--- WHAT IS REQUIRED ---
Your task is to quote the records from their first line through the line containing "a client required", with nothing added or left out.
____________________
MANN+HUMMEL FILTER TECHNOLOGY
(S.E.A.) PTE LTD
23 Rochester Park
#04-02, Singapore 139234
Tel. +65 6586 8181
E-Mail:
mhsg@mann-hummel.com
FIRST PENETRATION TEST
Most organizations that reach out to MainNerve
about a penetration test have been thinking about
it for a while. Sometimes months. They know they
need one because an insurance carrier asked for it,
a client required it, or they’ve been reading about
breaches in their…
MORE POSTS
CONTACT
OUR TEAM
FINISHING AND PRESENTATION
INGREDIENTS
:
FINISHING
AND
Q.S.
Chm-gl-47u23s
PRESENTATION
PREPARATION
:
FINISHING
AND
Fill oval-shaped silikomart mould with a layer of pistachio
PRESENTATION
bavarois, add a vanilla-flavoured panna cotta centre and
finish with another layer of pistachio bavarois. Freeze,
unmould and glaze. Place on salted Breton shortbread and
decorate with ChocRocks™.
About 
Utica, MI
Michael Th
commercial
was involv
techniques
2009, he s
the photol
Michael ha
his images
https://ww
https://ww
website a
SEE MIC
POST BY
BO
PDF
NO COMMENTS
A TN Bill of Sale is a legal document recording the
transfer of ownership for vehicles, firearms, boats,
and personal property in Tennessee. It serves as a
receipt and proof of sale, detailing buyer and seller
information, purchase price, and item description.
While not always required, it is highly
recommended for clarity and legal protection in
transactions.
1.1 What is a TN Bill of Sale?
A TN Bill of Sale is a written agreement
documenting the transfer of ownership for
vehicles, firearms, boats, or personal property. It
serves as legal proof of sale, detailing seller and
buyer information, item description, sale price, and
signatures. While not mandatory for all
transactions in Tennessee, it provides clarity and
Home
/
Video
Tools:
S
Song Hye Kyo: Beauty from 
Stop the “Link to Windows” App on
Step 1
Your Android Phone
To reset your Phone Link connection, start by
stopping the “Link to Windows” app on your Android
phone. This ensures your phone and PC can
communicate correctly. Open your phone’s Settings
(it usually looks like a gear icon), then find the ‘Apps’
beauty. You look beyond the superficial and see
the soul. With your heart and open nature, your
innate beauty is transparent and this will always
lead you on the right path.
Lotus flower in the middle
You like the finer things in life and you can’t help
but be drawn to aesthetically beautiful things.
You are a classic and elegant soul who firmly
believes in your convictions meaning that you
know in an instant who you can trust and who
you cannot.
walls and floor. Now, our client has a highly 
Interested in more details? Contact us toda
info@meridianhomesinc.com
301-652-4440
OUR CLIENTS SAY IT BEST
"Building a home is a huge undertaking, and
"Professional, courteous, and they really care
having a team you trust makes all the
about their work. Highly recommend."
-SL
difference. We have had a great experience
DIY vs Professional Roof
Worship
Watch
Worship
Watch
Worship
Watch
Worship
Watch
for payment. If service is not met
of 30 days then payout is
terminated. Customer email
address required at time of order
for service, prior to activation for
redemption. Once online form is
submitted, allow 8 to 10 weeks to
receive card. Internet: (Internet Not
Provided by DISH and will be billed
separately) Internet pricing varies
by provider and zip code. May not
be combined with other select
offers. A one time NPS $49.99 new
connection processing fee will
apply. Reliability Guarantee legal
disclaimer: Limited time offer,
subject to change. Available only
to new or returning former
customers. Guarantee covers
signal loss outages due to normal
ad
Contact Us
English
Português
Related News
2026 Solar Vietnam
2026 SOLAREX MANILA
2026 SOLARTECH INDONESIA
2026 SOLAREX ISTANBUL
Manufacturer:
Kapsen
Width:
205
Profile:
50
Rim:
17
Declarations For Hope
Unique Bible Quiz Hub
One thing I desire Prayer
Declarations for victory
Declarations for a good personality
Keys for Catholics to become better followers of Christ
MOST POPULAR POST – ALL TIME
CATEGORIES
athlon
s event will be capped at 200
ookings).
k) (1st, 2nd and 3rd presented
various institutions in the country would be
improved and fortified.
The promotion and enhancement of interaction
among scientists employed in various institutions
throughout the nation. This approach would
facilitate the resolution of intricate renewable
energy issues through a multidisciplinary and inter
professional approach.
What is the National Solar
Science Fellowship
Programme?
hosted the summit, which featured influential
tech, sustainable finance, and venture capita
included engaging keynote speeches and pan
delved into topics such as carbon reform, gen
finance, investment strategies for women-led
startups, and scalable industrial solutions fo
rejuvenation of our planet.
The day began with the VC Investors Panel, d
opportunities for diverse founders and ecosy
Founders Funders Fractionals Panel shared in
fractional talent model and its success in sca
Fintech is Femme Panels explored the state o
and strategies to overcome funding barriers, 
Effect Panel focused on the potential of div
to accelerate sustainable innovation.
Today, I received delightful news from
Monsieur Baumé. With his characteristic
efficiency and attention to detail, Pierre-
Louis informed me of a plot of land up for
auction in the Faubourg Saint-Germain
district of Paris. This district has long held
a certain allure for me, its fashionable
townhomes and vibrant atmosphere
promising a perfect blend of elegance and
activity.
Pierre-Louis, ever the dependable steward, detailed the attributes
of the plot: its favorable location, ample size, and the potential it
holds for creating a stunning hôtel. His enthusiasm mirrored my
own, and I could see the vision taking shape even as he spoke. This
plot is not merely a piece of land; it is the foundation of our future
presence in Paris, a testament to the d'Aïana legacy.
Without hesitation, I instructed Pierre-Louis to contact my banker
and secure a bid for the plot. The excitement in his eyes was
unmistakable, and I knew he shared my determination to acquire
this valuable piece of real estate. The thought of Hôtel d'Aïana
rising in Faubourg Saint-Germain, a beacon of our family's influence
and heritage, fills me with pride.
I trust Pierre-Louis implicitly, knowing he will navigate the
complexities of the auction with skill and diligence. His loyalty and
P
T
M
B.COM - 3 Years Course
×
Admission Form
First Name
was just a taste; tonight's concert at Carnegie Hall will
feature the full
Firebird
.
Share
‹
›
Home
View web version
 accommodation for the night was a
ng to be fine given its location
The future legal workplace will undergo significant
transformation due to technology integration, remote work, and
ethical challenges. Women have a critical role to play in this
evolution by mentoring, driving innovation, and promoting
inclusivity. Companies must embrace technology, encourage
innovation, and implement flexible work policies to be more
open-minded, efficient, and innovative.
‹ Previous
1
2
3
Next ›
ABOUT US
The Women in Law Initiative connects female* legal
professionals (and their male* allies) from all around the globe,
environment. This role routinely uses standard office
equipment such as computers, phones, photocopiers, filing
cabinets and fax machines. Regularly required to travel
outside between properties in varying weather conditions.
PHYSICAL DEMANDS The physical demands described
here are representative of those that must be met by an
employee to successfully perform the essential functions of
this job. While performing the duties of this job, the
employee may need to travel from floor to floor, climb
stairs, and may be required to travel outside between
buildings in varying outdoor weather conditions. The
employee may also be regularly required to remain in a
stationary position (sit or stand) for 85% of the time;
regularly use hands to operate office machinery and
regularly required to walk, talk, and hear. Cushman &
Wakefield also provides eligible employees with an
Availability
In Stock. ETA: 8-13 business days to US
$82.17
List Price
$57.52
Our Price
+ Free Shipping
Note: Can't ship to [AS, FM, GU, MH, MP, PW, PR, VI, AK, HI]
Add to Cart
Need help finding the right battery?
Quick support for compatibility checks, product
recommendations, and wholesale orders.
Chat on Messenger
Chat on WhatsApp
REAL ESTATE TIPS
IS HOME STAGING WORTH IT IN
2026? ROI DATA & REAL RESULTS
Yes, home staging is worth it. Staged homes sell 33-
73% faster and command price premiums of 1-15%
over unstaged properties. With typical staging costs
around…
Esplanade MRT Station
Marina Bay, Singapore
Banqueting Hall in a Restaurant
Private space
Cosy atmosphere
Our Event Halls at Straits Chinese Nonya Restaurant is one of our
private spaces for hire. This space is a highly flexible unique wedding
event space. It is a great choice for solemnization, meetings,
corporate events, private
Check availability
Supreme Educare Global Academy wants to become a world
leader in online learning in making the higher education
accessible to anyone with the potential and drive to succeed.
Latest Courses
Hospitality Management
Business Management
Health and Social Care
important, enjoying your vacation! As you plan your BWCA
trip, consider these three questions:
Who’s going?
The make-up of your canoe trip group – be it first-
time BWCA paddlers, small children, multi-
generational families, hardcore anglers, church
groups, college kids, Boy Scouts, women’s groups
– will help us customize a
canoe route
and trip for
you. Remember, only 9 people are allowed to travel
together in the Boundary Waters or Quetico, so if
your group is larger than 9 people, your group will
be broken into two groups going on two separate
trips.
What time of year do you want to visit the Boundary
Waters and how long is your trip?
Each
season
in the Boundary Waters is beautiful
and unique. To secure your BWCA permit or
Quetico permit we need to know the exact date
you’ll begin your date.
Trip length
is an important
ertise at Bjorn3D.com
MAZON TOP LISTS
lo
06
____________________
--- ANSWER TO THIS EXERCISE ---
MANN+HUMMEL FILTER TECHNOLOGY
(S.E.A.) PTE LTD
23 Rochester Park
#04-02, Singapore 139234
Tel. +65 6586 8181
E-Mail:
mhsg@mann-hummel.com
FIRST PENETRATION TEST
Most organizations that reach out to MainNerve
about a penetration test have been thinking about
it for a while. Sometimes months. They know they
need one because an insurance carrier asked for it,
a client required it, or they’ve been reading about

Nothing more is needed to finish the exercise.